Saved data entries:
————
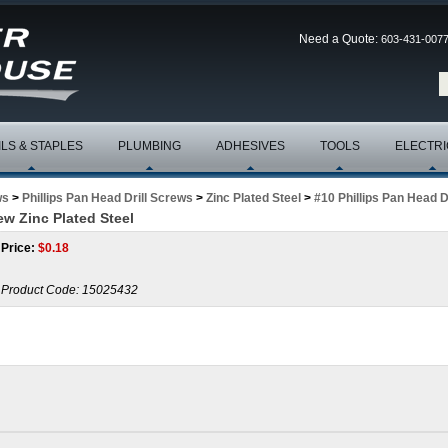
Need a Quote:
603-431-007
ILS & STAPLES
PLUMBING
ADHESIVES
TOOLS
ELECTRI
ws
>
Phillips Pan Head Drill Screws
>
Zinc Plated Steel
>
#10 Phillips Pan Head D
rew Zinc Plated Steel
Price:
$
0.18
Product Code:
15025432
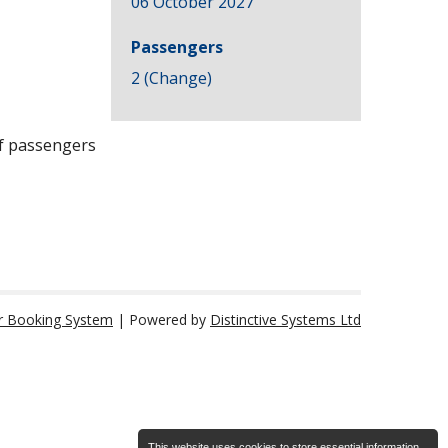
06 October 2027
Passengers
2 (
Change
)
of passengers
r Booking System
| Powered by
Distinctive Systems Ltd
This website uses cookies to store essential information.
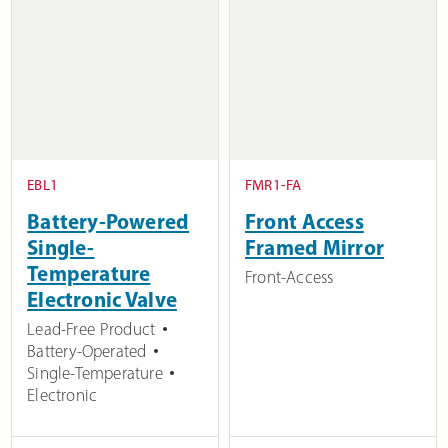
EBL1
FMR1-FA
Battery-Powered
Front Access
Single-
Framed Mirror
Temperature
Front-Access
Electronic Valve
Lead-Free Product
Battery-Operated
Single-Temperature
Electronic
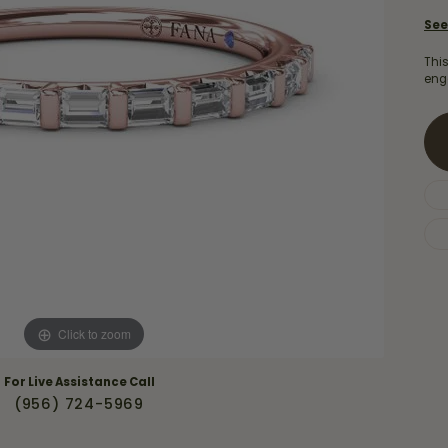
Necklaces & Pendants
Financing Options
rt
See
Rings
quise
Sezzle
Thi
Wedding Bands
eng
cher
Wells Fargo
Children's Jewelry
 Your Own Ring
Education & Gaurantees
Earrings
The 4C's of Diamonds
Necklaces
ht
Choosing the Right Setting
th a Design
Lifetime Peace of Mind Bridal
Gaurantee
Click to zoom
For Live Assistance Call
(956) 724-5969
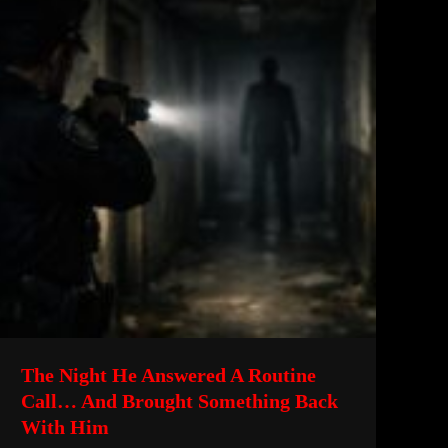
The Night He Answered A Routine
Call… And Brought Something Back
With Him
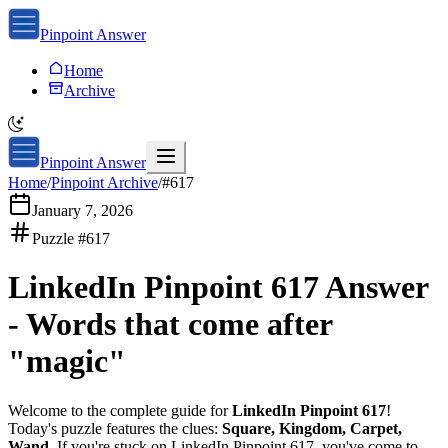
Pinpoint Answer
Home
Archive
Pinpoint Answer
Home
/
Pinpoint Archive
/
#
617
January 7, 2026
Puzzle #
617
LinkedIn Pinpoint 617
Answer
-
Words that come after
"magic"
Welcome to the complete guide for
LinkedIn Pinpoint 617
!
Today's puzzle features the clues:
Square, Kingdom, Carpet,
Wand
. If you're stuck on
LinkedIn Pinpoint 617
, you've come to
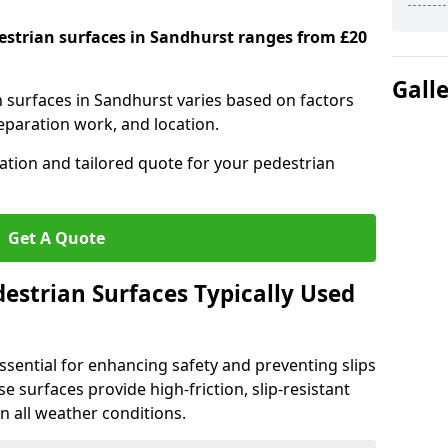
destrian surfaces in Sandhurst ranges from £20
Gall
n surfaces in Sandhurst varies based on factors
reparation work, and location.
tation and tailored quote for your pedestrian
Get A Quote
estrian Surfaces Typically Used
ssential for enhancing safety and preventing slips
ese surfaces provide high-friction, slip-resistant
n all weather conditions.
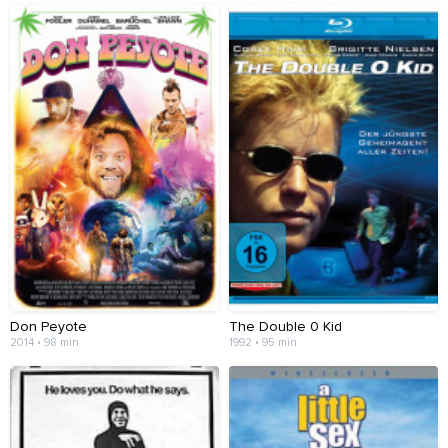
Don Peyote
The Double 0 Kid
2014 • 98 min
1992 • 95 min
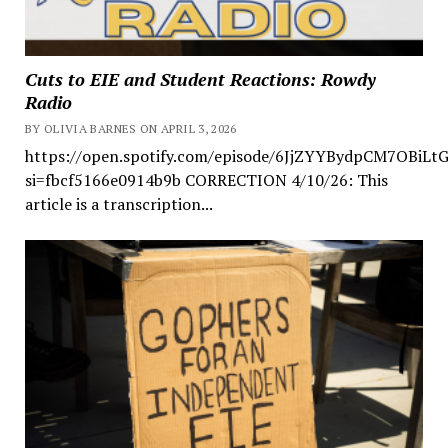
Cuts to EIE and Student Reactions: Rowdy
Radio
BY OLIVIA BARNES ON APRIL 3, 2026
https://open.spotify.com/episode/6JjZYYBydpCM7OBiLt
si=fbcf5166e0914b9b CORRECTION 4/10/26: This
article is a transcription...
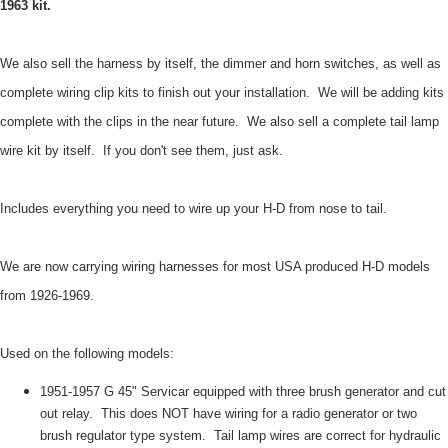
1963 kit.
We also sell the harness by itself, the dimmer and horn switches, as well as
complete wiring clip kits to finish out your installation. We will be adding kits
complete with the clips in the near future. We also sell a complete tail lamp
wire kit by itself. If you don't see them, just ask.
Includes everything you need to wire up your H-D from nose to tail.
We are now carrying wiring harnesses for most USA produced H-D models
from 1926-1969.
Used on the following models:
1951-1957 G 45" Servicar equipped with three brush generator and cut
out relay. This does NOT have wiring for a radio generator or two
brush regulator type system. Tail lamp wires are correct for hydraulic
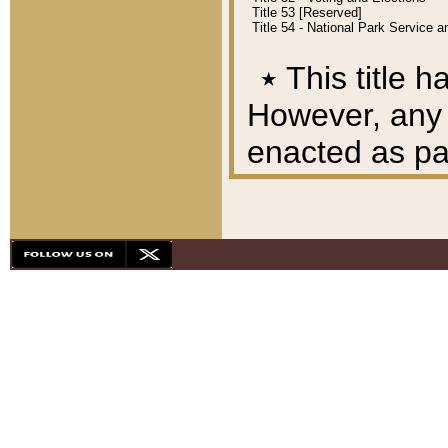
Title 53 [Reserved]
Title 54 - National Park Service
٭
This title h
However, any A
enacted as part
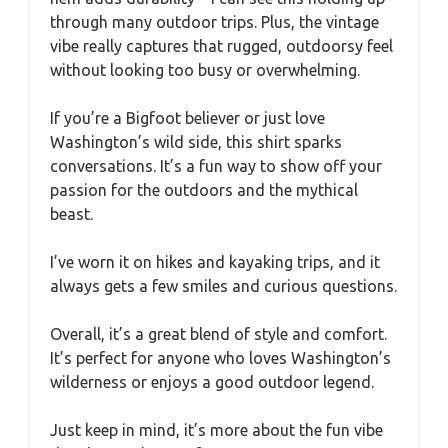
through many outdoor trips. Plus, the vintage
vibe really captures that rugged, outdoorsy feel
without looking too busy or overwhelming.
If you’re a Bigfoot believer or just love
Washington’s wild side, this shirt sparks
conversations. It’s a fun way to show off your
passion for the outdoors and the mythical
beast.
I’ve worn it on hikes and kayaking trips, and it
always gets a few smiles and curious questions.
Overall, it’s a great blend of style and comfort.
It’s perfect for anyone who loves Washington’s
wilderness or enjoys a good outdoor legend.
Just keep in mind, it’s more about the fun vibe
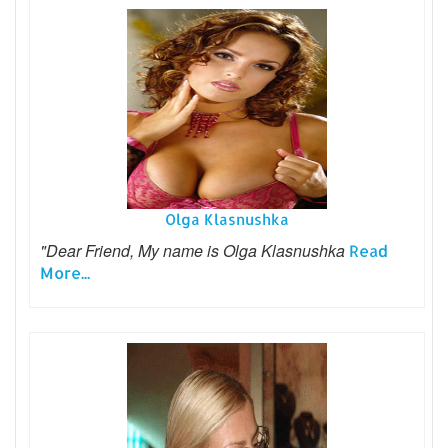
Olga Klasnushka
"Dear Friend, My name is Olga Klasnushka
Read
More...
————
● **What the task asks**
What is needed is a word-for-word transcription of all the entries, with the pictures dropped.

● **Problem solution**
Need a Quote:
603-431-007
ILS & STAPLES
PLUMBING
ADHESIVES
TOOLS
ELECTRI
ws
>
Phillips Pan Head Drill Screws
>
Zinc Plated Steel
>
#10 Phillips Pan Head D
rew Zinc Plated Steel
Price:
$
0.18
Product Code:
15025432
06 October 2027
Passengers
2 (
Change
)
of passengers
r Booking System
| Powered by
Distinctive Systems Ltd
This website uses cookies to store essential information.
EBL1
FMR1-FA
Battery-Powered
Front Access
Single-
Framed Mirror
Temperature
Front-Access
Electronic Valve
Lead-Free Product
Battery-Operated
Single-Temperature
Electronic
Necklaces & Pendants
Financing Options
rt
See
Rings
quise
Sezzle
Thi
Wedding Bands
eng
cher
Wells Fargo
Children's Jewelry
 Your Own Ring
Education & Gaurantees
Earrings
The 4C's of Diamonds
Necklaces
ht
Choosing the Right Setting
th a Design
Lifetime Peace of Mind Bridal
Gaurantee
Click to zoom
For Live Assistance Call
(956) 724-5969
The Night He Answered A Routine
Call… And Brought Something Back
With Him
Pinpoint Answer
Home
Archive
Pinpoint Answer
Home
/
Pinpoint Archive
/
#
617
January 7, 2026
Puzzle #
617
LinkedIn Pinpoint 617
Answer
-
Words that come after
"magic"
Welcome to the complete guide for
LinkedIn Pinpoint 617
!
Today's puzzle features the clues:
Square, Kingdom, Carpet,
Wand
. If you're stuck on
LinkedIn Pinpoint 617
, you've come to
destrian surfaces in Sandhurst ranges from £20
Gall
n surfaces in Sandhurst varies based on factors
reparation work, and location.
tation and tailored quote for your pedestrian
Get A Quote
estrian Surfaces Typically Used
ssential for enhancing safety and preventing slips
ese surfaces provide high-friction, slip-resistant
n all weather conditions.
Don Peyote
The Double 0 Kid
2014 • 98 min
1992 • 95 min
Cuts to EIE and Student Reactions: Rowdy
Radio
BY OLIVIA BARNES ON APRIL 3, 2026
https://open.spotify.com/episode/6JjZYYBydpCM7OBiLt
si=fbcf5166e0914b9b CORRECTION 4/10/26: This
article is a transcription...
1963 kit.
We also sell the harness by itself, the dimmer and horn switches, as well as
complete wiring clip kits to finish out your installation. We will be adding kits
complete with the clips in the near future. We also sell a complete tail lamp
wire kit by itself. If you don't see them, just ask.
Includes everything you need to wire up your H-D from nose to tail.
We are now carrying wiring harnesses for most USA produced H-D models
from 1926-1969.
Used on the following models:
1951-1957 G 45" Servicar equipped with three brush generator and cut
out relay. This does NOT have wiring for a radio generator or two
brush regulator type system. Tail lamp wires are correct for hydraulic
Title 53 [Reserved]
Title 54 - National Park Service
٭
This title h
However, any A
enacted as part
through many outdoor trips. Plus, the vintage
vibe really captures that rugged, outdoorsy feel
without looking too busy or overwhelming.
If you’re a Bigfoot believer or just love
Washington’s wild side, this shirt sparks
conversations. It’s a fun way to show off your
passion for the outdoors and the mythical
beast.
I’ve worn it on hikes and kayaking trips, and it
always gets a few smiles and curious questions.
Overall, it’s a great blend of style and comfort.
It’s perfect for anyone who loves Washington’s
wilderness or enjoys a good outdoor legend.
Just keep in mind, it’s more about the fun vibe
Olga Klasnushka
"Dear Friend, My name is Olga Klasnushka
Read
More...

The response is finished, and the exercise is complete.